What the task asks:
Using the data below, show every line where the word "Mesude" occurs.

[Start of section]

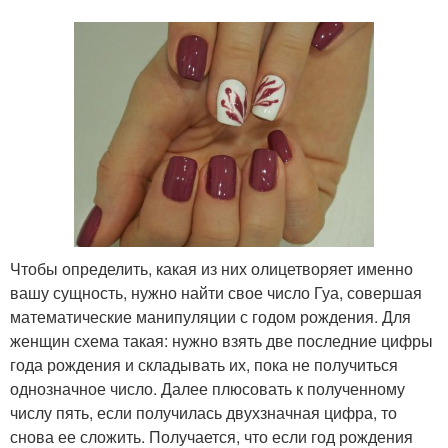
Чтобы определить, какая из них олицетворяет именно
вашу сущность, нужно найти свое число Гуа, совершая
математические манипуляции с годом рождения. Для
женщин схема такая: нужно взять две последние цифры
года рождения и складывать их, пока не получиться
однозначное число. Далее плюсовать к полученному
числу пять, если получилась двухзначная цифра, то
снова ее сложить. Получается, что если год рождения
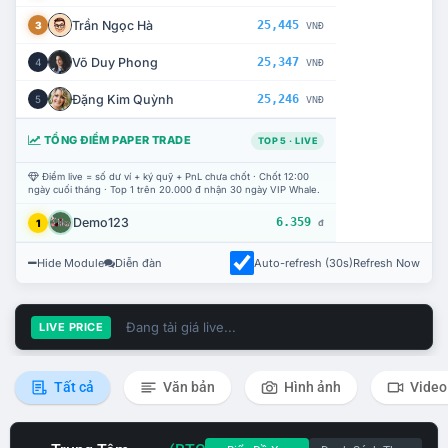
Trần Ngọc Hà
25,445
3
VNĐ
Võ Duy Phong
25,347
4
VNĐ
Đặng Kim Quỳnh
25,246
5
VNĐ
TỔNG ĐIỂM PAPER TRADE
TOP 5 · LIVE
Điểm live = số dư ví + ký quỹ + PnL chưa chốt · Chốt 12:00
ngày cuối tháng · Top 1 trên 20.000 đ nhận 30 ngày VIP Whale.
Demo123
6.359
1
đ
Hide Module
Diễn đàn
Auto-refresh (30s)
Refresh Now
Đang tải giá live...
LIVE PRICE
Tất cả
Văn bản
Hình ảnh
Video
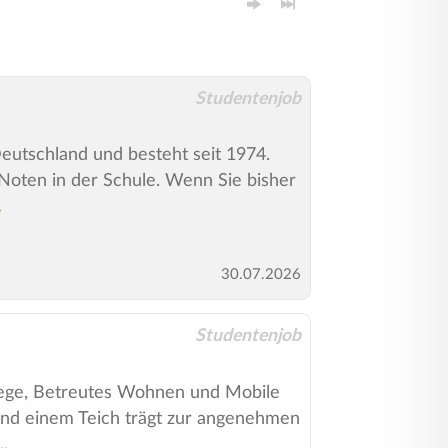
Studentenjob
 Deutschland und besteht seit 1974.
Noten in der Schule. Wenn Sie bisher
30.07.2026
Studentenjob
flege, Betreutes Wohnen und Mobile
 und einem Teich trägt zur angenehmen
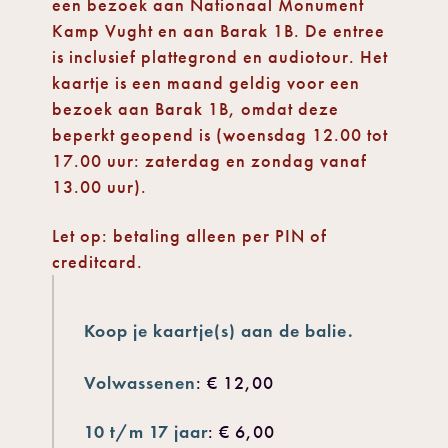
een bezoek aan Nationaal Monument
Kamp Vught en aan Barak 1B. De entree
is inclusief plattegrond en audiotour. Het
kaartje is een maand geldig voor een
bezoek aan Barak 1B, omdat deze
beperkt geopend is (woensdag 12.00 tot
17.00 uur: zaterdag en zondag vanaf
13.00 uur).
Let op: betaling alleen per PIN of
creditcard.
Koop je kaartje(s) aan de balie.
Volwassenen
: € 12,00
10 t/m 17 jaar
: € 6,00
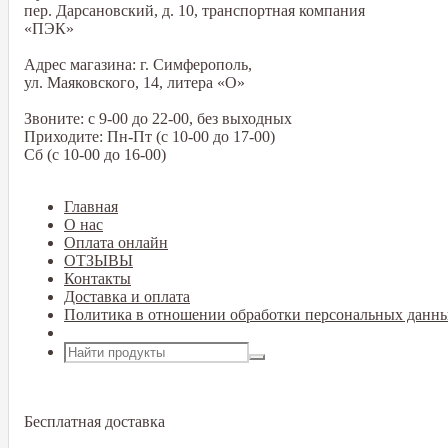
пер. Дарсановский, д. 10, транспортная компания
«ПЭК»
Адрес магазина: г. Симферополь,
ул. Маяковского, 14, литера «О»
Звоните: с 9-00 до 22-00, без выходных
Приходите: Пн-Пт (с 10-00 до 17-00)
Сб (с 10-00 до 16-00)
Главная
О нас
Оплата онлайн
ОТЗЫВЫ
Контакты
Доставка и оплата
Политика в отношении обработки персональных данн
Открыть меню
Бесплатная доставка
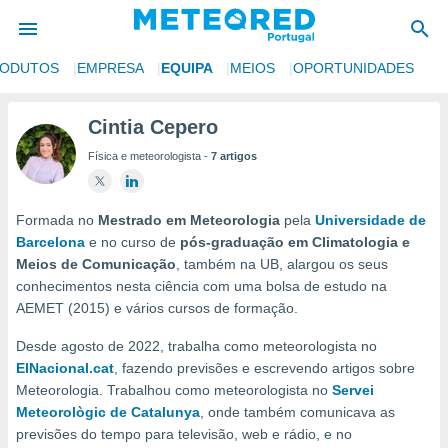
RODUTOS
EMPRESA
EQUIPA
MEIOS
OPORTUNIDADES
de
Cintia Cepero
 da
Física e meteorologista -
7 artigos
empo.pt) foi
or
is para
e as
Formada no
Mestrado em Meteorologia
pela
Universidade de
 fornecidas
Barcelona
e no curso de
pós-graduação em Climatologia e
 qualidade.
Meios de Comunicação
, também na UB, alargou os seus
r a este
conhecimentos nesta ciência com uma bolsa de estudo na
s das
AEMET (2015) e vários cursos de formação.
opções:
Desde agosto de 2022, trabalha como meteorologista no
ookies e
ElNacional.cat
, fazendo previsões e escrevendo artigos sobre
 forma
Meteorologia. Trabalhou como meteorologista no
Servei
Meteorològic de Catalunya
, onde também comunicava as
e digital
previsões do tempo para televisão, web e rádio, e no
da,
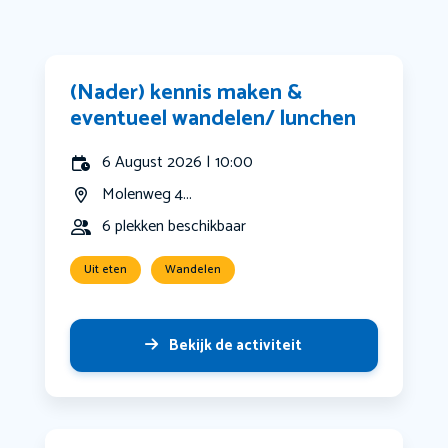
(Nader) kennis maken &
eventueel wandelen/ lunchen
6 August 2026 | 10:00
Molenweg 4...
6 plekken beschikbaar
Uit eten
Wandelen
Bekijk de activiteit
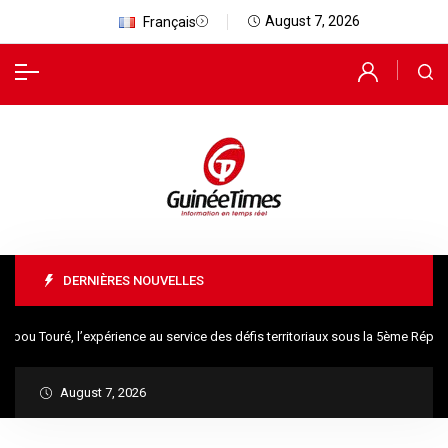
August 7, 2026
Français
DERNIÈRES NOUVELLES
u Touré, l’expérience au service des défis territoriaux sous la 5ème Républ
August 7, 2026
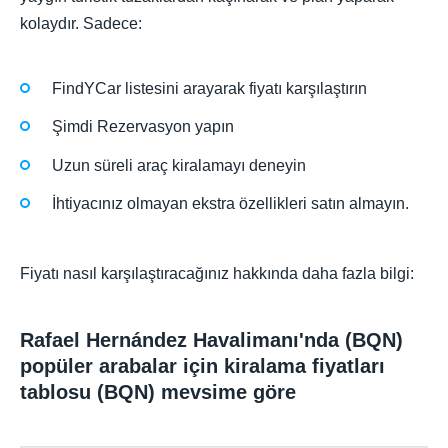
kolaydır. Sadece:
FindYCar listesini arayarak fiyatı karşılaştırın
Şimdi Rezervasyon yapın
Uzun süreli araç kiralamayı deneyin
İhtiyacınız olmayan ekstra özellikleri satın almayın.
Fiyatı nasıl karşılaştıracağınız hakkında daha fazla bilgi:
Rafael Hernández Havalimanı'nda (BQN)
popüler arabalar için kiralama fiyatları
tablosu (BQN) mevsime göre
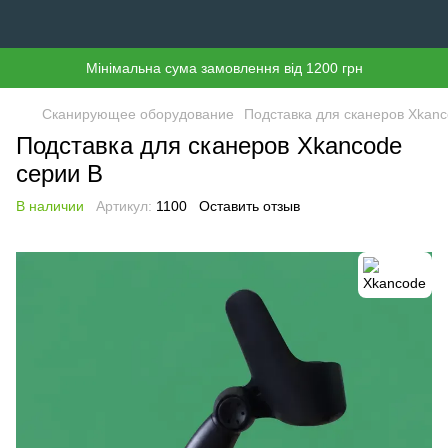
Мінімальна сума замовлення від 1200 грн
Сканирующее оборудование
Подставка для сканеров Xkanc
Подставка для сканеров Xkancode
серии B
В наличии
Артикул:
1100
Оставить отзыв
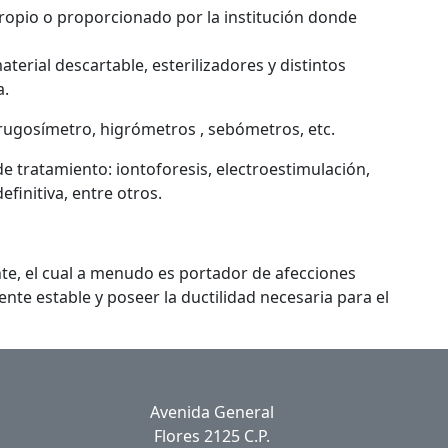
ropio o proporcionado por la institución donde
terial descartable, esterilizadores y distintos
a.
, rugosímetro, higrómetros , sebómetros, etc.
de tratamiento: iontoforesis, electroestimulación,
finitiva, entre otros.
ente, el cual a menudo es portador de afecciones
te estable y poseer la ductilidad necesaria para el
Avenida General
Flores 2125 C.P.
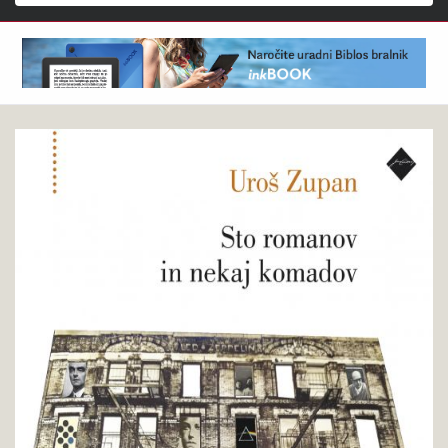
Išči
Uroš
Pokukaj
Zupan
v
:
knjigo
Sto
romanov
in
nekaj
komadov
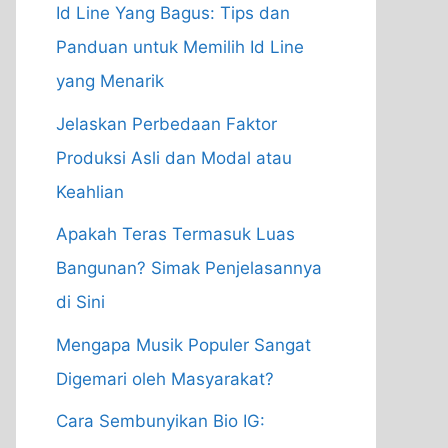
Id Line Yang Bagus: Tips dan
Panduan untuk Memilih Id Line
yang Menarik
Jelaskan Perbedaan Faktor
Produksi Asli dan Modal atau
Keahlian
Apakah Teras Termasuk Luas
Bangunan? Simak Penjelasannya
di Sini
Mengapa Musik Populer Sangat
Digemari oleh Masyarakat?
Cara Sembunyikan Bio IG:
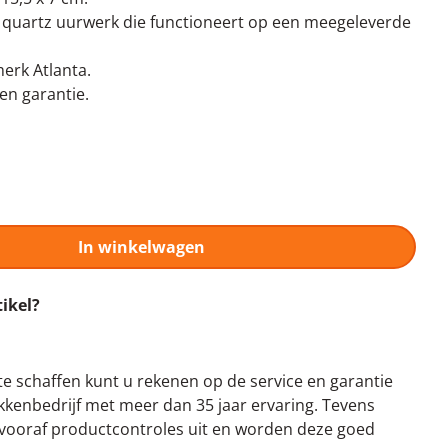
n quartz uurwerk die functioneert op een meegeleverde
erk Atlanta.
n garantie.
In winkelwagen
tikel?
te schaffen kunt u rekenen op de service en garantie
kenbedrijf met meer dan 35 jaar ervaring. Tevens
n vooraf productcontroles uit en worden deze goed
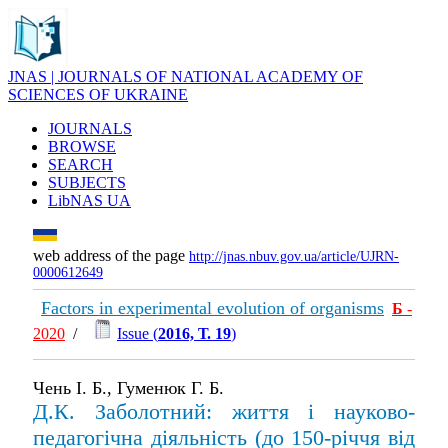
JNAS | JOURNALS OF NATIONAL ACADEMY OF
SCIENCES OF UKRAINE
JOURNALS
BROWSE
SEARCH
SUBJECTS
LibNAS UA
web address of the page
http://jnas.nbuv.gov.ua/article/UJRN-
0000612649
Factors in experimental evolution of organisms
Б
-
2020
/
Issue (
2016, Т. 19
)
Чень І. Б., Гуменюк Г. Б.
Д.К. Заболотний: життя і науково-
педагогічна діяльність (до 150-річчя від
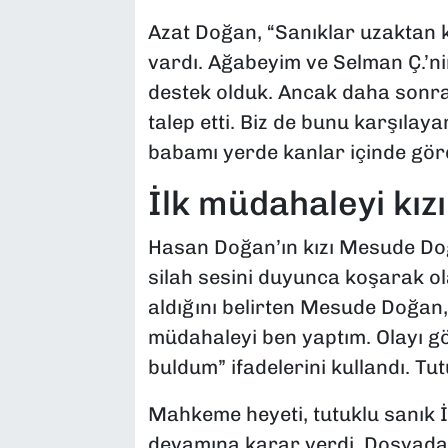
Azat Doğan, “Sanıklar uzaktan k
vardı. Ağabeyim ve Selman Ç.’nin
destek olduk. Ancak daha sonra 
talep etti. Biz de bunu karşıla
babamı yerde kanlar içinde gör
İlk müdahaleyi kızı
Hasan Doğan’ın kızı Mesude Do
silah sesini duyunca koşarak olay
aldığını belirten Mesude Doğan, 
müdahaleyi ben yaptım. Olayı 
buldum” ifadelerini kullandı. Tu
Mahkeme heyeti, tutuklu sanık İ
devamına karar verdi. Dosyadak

[End of section]

Result:
Hasan Doğan’ın kızı Mesude Do
aldığını belirten Mesude Doğan, 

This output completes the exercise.